David Hinds was short-sighted. He showed that he was not such a good intellectual or political strategist after all. His efforts to lay a claim of ownership of the Afro-Guyanese voter did considerable damage to the fortunes of Aubrey Norton and the APNU. David Hinds and his postulations were rejected by those he sought to own in significant numbers.
For those Afro-Guyanese who chose to give their support to the PPP, David Hinds was harsh and unforgiving. He described such persons, exercising their undisputed right to association and free choice, as “lick BT Africans”, “lick bamsi Africans”, and “lick bottom Africans”. Having offered such distasteful and demeaning descriptions to such Afro-Guyanese, Hinds remarked, “I am so ashamed of some of the Black men.” Aubrey Norton did not condemn Hinds for his offensive, insulting, demeaning and degrading remarks to Afro-Guyanese.

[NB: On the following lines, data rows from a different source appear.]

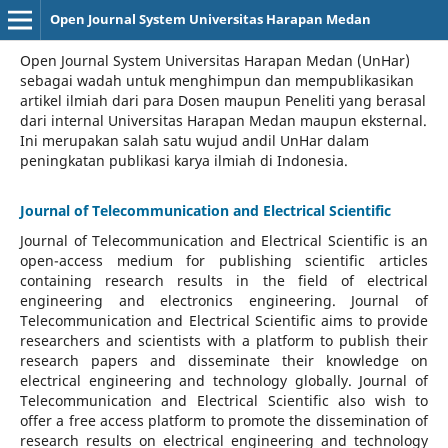
Open Journal System Universitas Harapan Medan
Open Journal System Universitas Harapan Medan (UnHar)
sebagai wadah untuk menghimpun dan mempublikasikan
artikel ilmiah dari para Dosen maupun Peneliti yang berasal
dari internal Universitas Harapan Medan maupun eksternal.
Ini merupakan salah satu wujud andil UnHar dalam
peningkatan publikasi karya ilmiah di Indonesia.
Journal of Telecommunication and Electrical Scientific
Journal of Telecommunication and Electrical Scientific
is an
open-access medium for publishing scientific articles
containing research results in the field of electrical
engineering and electronics engineering. Journal of
Telecommunication and Electrical Scientific aims to provide
researchers and scientists with a platform to publish their
research papers and disseminate their knowledge on
electrical engineering and technology globally. Journal of
Telecommunication and Electrical Scientific also wish to
offer a free access platform to promote the dissemination of
research results on electrical engineering and technology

David Hinds’ claim that he was engaged in raising the ethnic consciousness of Afro Guyanese was something that was seemingly considered unnecessary, and it is not unreasonable to conclude that Hinds’ efforts were rejected as unappealing, divisive and counter to the ideals and spirit of One Guyana.
On the other hand, David Hinds drove fear into the minds of large numbers of Guyanese, including large numbers of Indo-Guyanese, and in a sense, he helped to consolidate and strengthen the support for the PPP. Consequent upon the riotous and terrifying behaviour of a group of largely Afro-Guyanese young men, following the post-mortem of a young child at the Georgetown hospital which was marked by societal commotion and looting, David Hinds was recorded as saying, “You all are concerned about looting. This story is not about looting. “Our people” last night took control of Guyana. What you all got last night, you all took in you all behind. I am not interested in looters. The looting is not my business. I stand behind them, and I will give them agency.” Those were, by any measure, frightening words for a political aspirant in multi-ethnic Guyana to utter.
Aubrey Norton has now experienced the devastating consequence of political association with David Hinds. The results of the elections equate to a condemnation of the APNU’s association with David Hinds and the WPA and their overly race-based politics. For this reason, if Norton stopped for a moment to reflect, he would undoubtedly realise that the 2025 election results for the APNU are not implausible. The conclusion relating to Aubrey Norton is best captured in the words of Guyanese social and political commentator Freddie Kissoon, who wrote recently, “Perhaps, at no time in the history of this country has one person so damaged a national political party as what Norton did to the PNC in 2025.”